Ford lost its investment grade status in 2005 as it was losing billions of dollars when the SUV and truck boom went bust. The company mortgaged most of its assets to borrow $23.5 billion. That allowed Ford to revamp its cars and trucks and avoid bankruptcy protection. Crosstown rivals General Motors Chrysler didn't have enough cash to make it through the 2009 economic downturn and were forced into government-funded bankruptcies
Investment grade means that debt has a low risk of default, while junk status is considered poor credit quality. Companies with higher credit ratings can charge more for their bonds and generally get lower interest rates on their borrowing.
Fitch raised Ford's credit to "BBB minus" from "BB plus" Tuesday. The ratings agency said that Ford's work to repair its balance sheet and improve its array of vehicles in recent years, "has put the company in a solid position to withstand the significant cyclical and secular pressures faced by the global auto industry."
Ford's cash generation and lower costs will give it the financial flexibility it needs to stay at investment grade in a period of economic stress, Fitch expects.
Ford began its turnaround in 2006 when Bill Ford Jr. fired himself as CEO and hired Alan Mulally from aviation giant Boeing Co.
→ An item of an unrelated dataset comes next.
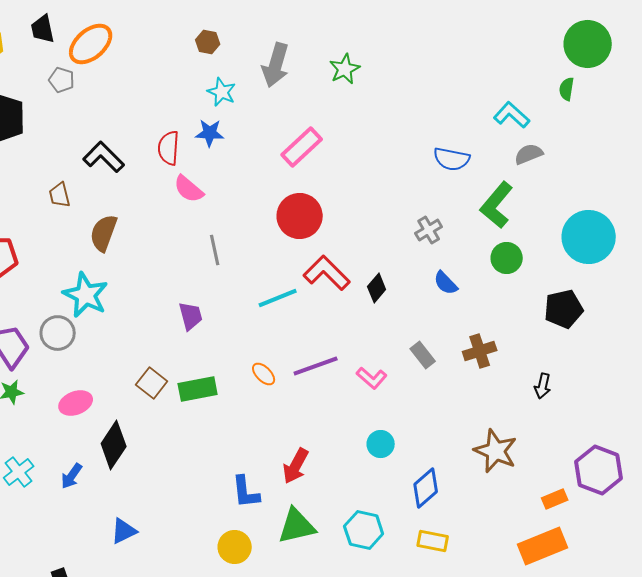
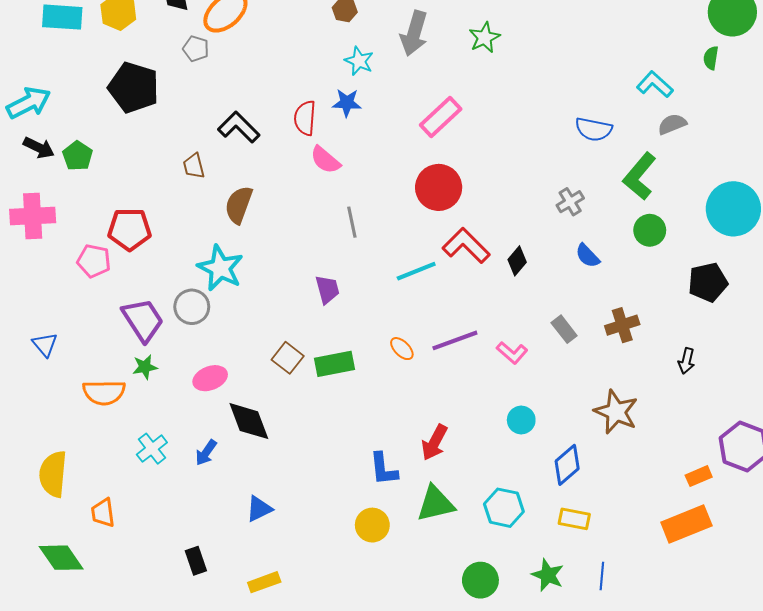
black diamond: (114, 445) -> (249, 421), turned -54
brown star: (496, 451) -> (616, 412), moved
The automaker used the borrowing, which Mulally calls a "giant home improvement loan," to restructure. It closed plants, shed brands and cut its global workforce by one-third. Ford has now reported billions in profits for three straight years. It resumed paying a dividend last month for the first time since September 2006.
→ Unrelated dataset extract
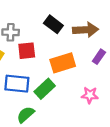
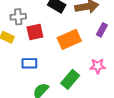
blue rectangle: (17, 84) -> (29, 63), size x0.7
green rectangle: (45, 89) -> (70, 79), moved

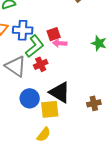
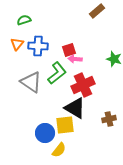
green L-shape: (35, 46) -> (57, 73), moved
red cross: (41, 64) -> (83, 85), moved, size x1.6
blue circle: (30, 98) -> (45, 133), moved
Last year, the Dearborn-based company reported net income of $20.2 billion, or $4.94 per share, but much of that came from an accounting change in the fourth quarter.
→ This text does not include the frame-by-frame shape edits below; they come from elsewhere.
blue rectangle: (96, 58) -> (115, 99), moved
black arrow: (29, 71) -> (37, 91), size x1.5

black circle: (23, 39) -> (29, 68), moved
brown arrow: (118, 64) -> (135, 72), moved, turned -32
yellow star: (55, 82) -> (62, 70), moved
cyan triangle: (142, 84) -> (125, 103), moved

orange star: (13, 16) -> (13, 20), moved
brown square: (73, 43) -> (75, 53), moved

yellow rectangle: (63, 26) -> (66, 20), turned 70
Ford shares rose 19 cents, or 1.7 percent, to $11.54 in morning trading Tuesday. Its shares have traded in a 52-week range of $9.05 to $16.18.
Getting that upgrade from a second agency may take some time. Standard & Poor's and Moody's both have the company rated one notch below investment grade, with Standard & Poor's giving the company a stable outlook.
Robert Schulz, an S&P credit analyst, said Tuesday that the stable outlook means Ford has less than a one-third chance of getting a rating change in either direction. "If we thought there was more than a third chance, we'd have a positive outlook on them," Schulz said.
Ford still has risks including how it plans to deal with sales declines and large losses in Europe, and whether its massive China expansion plan will work, Schulz said.
U.S. auto sales are recovering well and Ford's performance in North America has been solid, Schulz said. "The rest of the world is a more open question given some of the uncertainties," he said.
Messages were left Tuesday by The Associated Press for spokesmen and analysts at Moody's.
Fitch's outlook for Ford is stable, and it also noted risks to Ford's finances. In a statement, the agency said the biggest risk is the strength and pace of the global economic recovery and the "durability" of demand for automobiles, especially as Western Europe heads into recession conditions.
But Fitch said the company's net cash of $10 billion at the end of last year and other sources of cash should give Ford enough money to weather a severe auto sales downturn.
Ford, Fitch said, can break even at a lower sales volume because of its restructuring, and it now has the right vehicles to weather a downturn. "Ford's more balanced product portfolio has put it in a better position to weather the likely mix shifts to smaller vehicles typically seen in economic downturns," Fitch said.
Ford Chief Financial Officer Bob Shanks said in a statement that the company plans to get strong investment grade ratings and maintain them "throughout an economic cycle."